Calcium Gluconate reduces the membrane excitability reducing the potassium toxic effects on myocardium, it doesn't reduce the Serum levels of potassium as such. Whereas Insulin and Salbutamol shift potassium into the cells reducing serum potassium levels.
Chest Xray PA View suggestive of Pulmonary Edema - Batwing appearance
His Hemogram revealed a Hemoglobin of 7 g/dl, TLC - 17,000 cells/cumm, Platelets - 1.70 L/cumm
Serum Creatinine - 20mg/dl, Blood Urea - 467 mg/dl, Serum Potassium of 9 mEQ/L.
Diagnosis - Hyperkalemia with Metabolic Acidosis
? Septic Shock
Fluid overload secondary to Chronic Renal Failure
(CKD secondary to Hypertension & Diabetes Mellitus type 2 over 10 yrs, Chronic Alcoholic and Tobacco smoker since 25 years)

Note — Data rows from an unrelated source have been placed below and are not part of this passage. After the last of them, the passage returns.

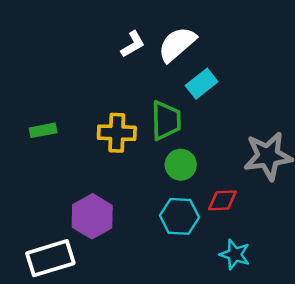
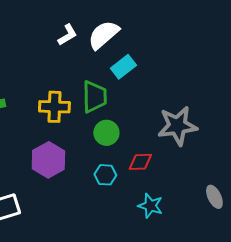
purple hexagon: (92, 216) -> (48, 160), moved
cyan hexagon: (179, 216) -> (105, 175), size x0.7

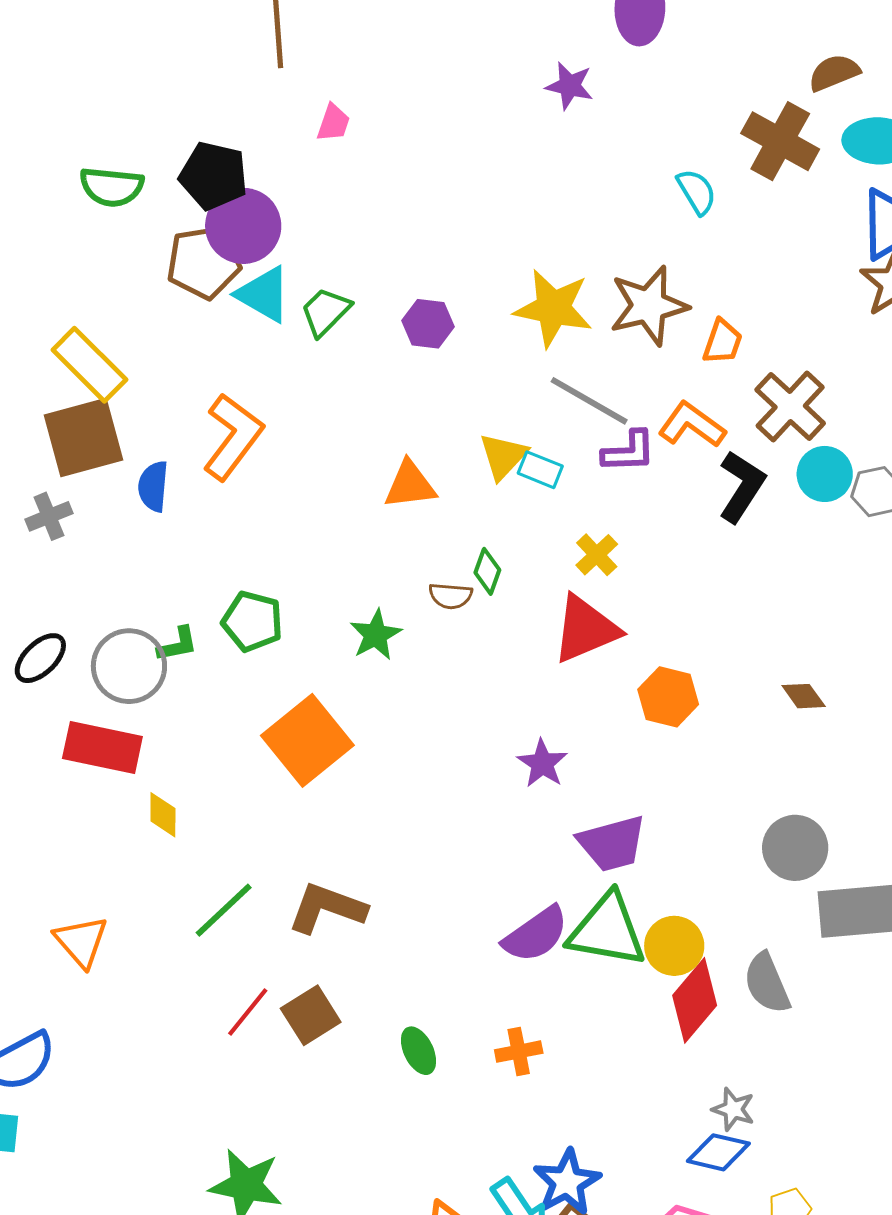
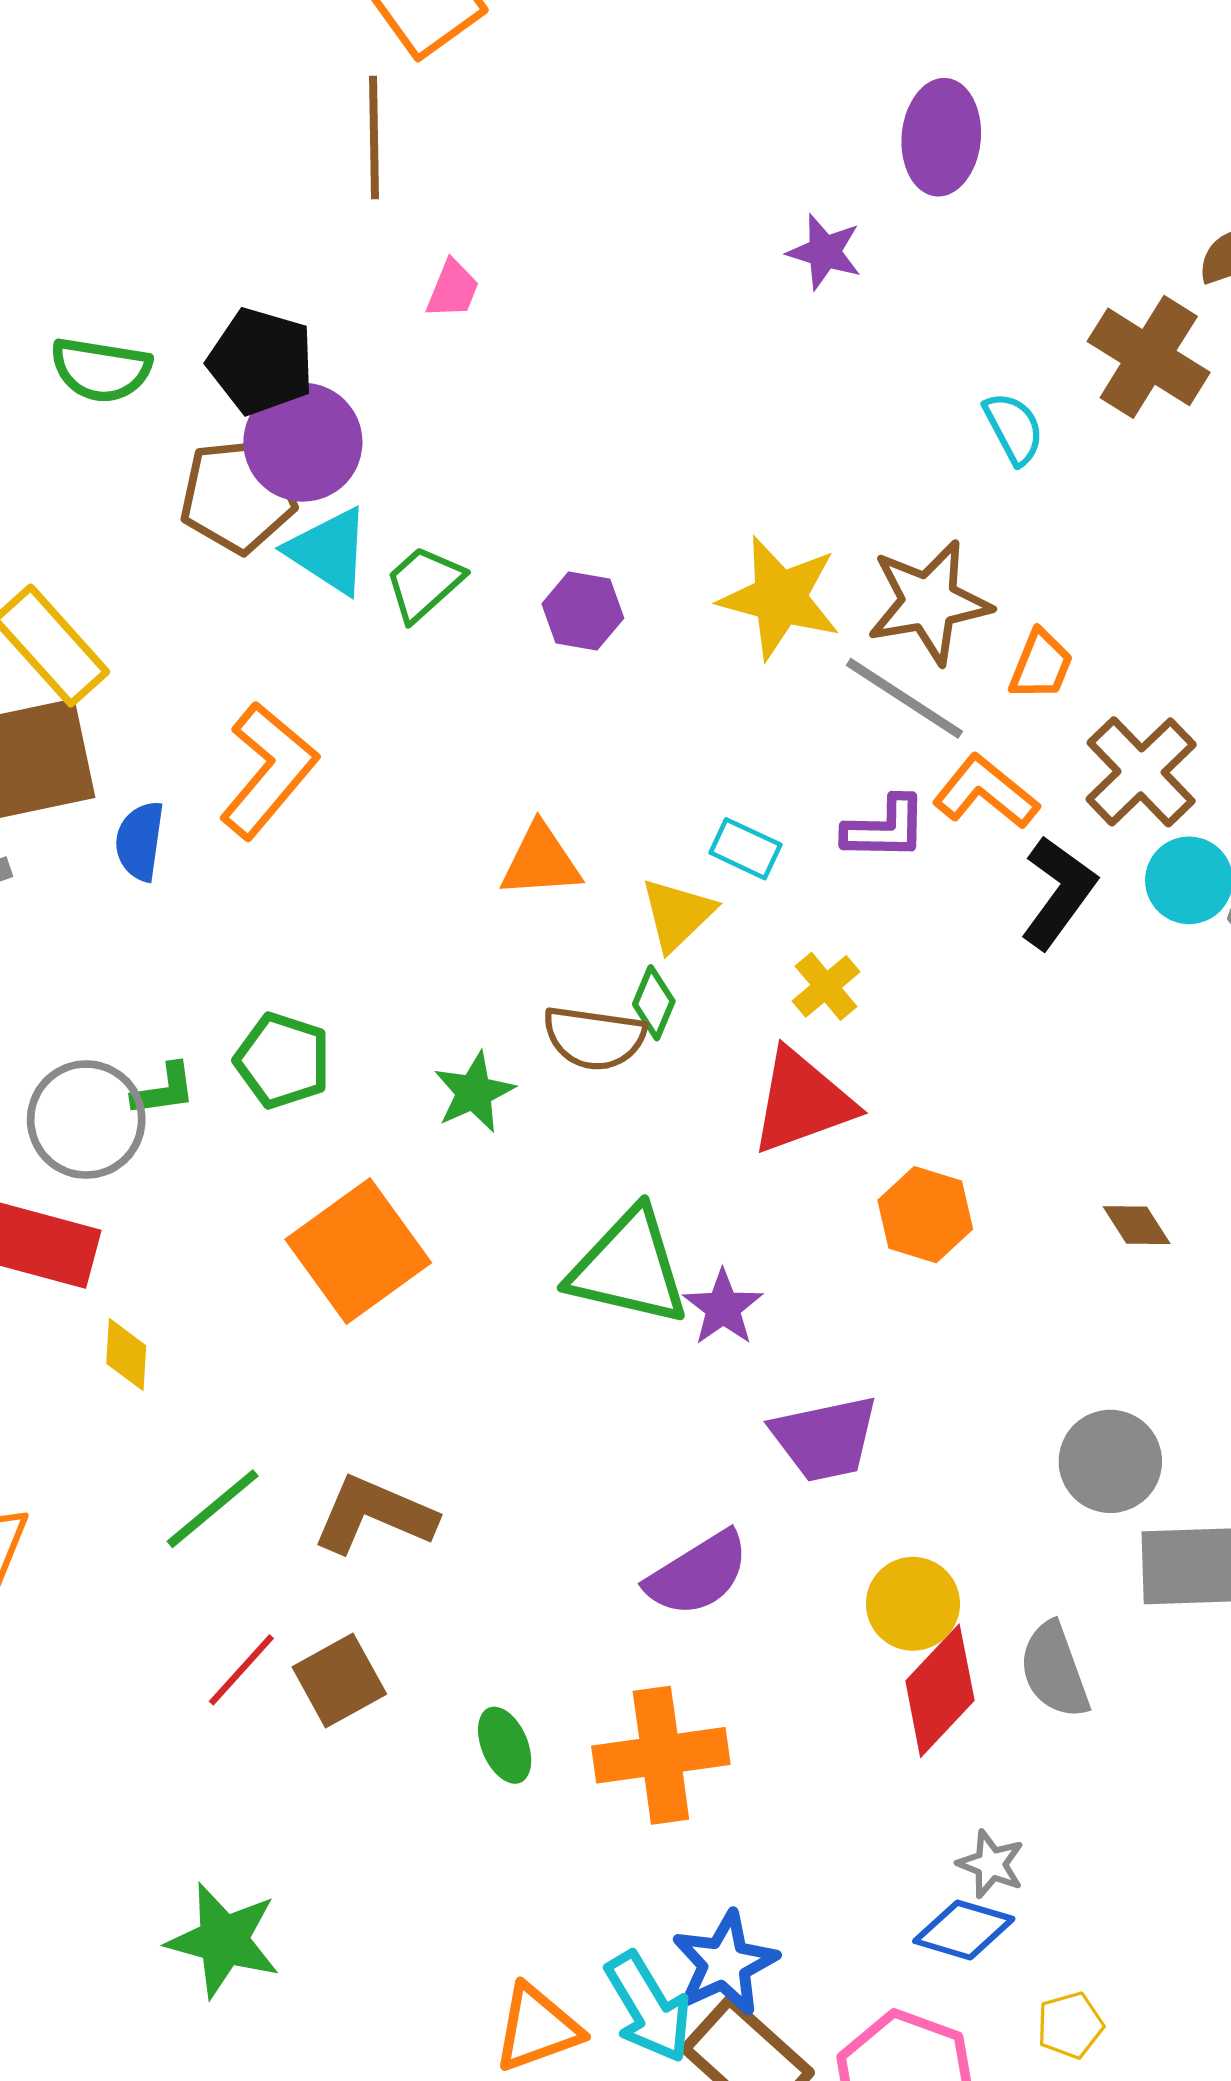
gray line: (589, 401) -> (904, 698), moved
yellow triangle: (503, 456) -> (677, 914), moved
brown semicircle: (451, 596) -> (594, 1038), size x1.5
green triangle: (607, 930) -> (629, 1267), moved
orange cross: (519, 1052) -> (661, 1755), size x1.8

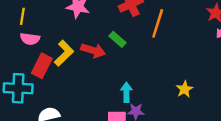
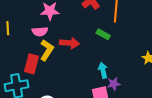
pink semicircle: (30, 39) -> (40, 31), moved
green rectangle: (118, 39) -> (103, 34), moved

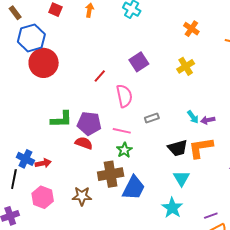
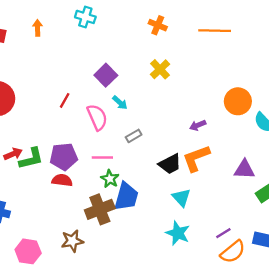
cyan arrow: (193, 117) -> (120, 103), moved
red arrow: (43, 163) -> (13, 154), moved
blue trapezoid: (134, 188) -> (126, 197), moved

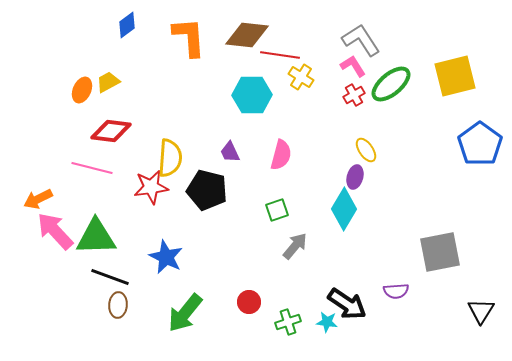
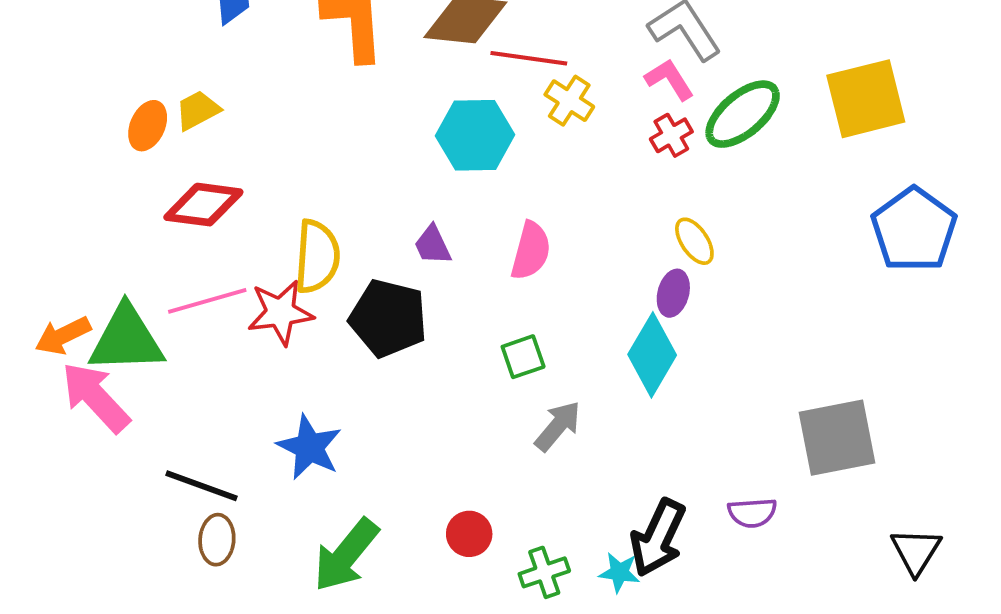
pink line: (92, 168) -> (207, 301), moved, turned -30
green triangle: (96, 237) -> (126, 339), moved
black arrow: (347, 304) -> (658, 538), turned 81

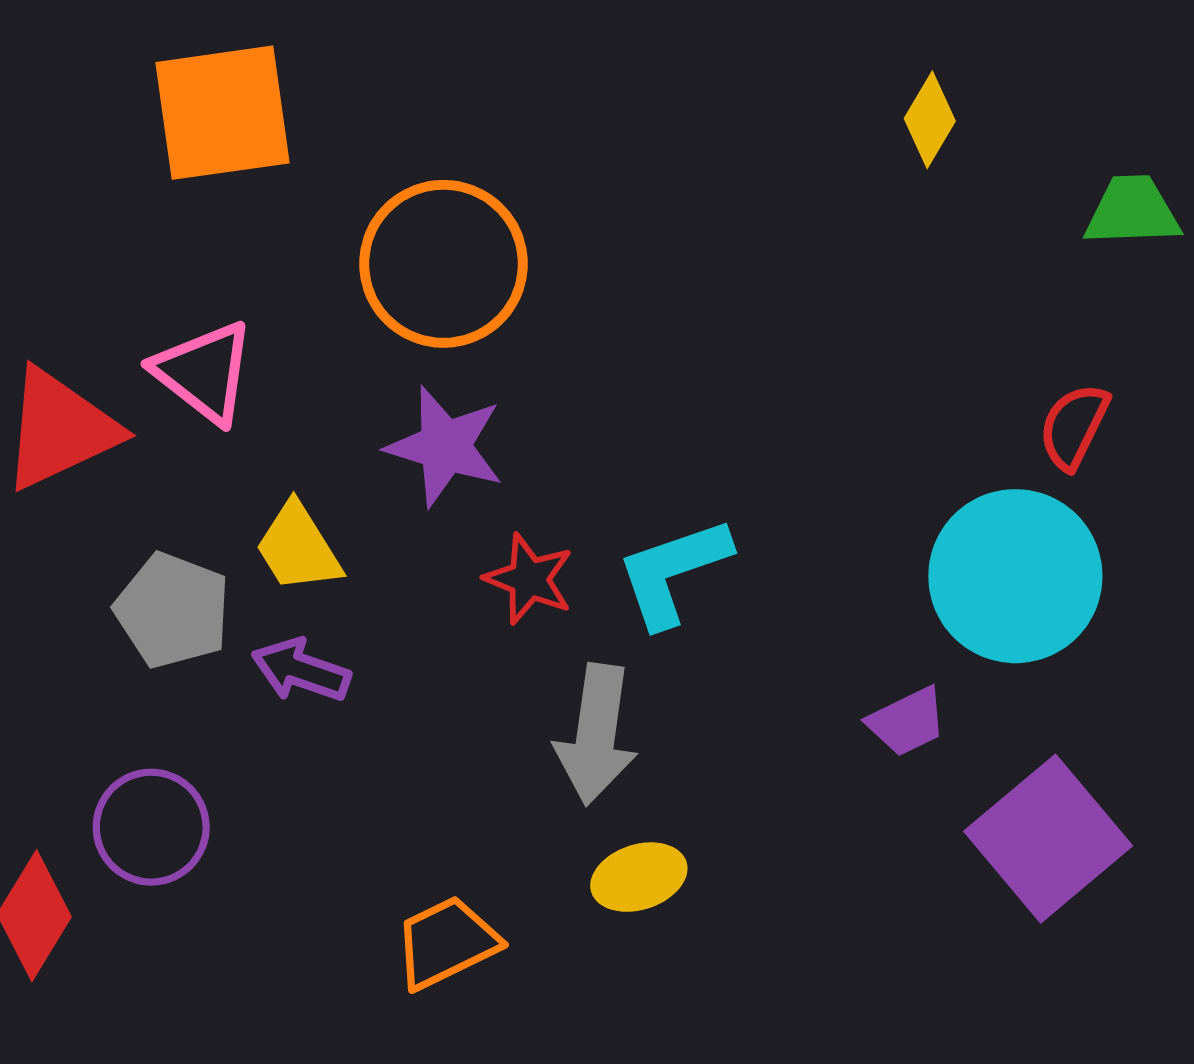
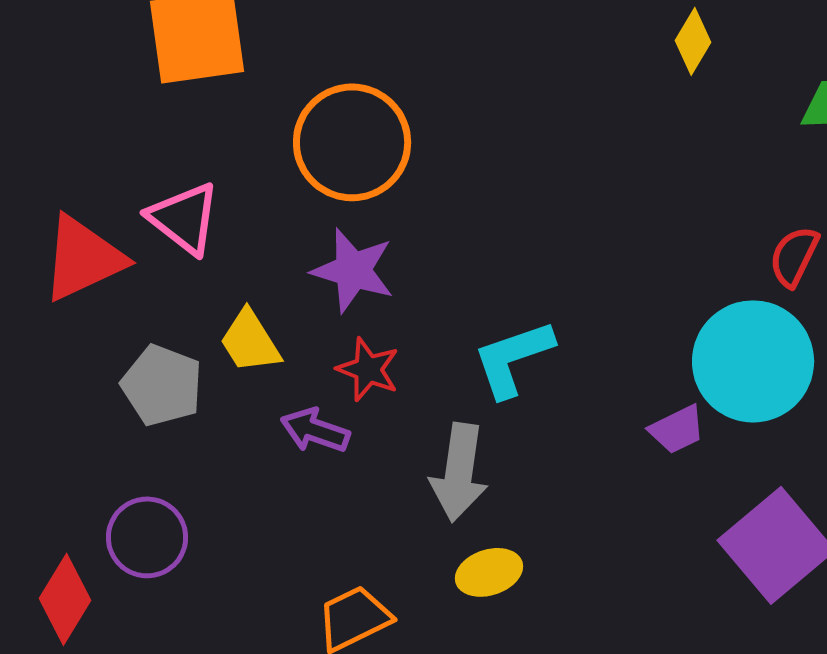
red star: (529, 579) -> (368, 369), moved
purple arrow: (301, 670) -> (315, 430), moved
purple trapezoid: (907, 722) -> (677, 429), moved

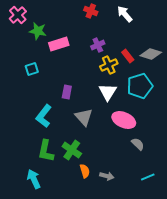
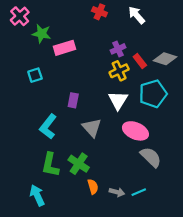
purple cross: (98, 45) -> (118, 49), moved
gray semicircle: (138, 144) -> (151, 157), size x1.5
cyan line: (148, 177) -> (139, 192), moved

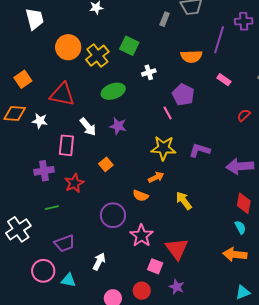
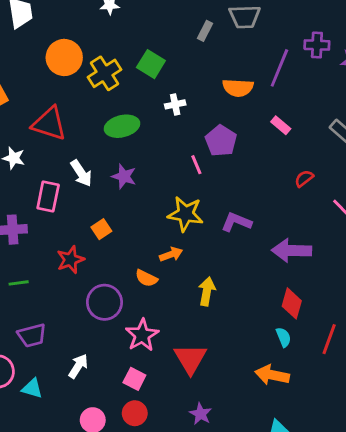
red star: (74, 183) -> (70, 260), moved
yellow arrow: (184, 201) -> (207, 291), turned 42
pink square: (155, 266) -> (134, 379), moved
purple star: (177, 287) -> (200, 414), moved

The patient was immediately taken up for hemodialysis.
ECG CHANGES IN HYPERKALEMIA
The earliest sign in ECG showing Hyperkalemia are the Tall peaked T waves when Serum Potassium is above 5.5 mEq/L
followed by loss of P waves and Widening of QRS complexes
When the Serum Potassium is >8mEq/L , sine waves are seen which occur due to fusion of QRS complexes with T waves in the absence of P waves.
> 9 mEq/L - Atrioventricular dissociation, ventricular tachycardias are seen.
Increase in potassium levels causes decrease in cardiac conduction leading to Increase in PR interval, Increase in QRS complex duration, reduced P wave amplitude eventually leading to absent P waves.
Absent P waves does not suggest that there is a sinus arrest, the SA node continues to work causing ventricular contraction rather than atrial contraction. This rhythm is known as Sinoventricular rhythm.
When potassium level increases further, the QRS complexes merge with T waves in the absence P wave showing a sine wave pattern.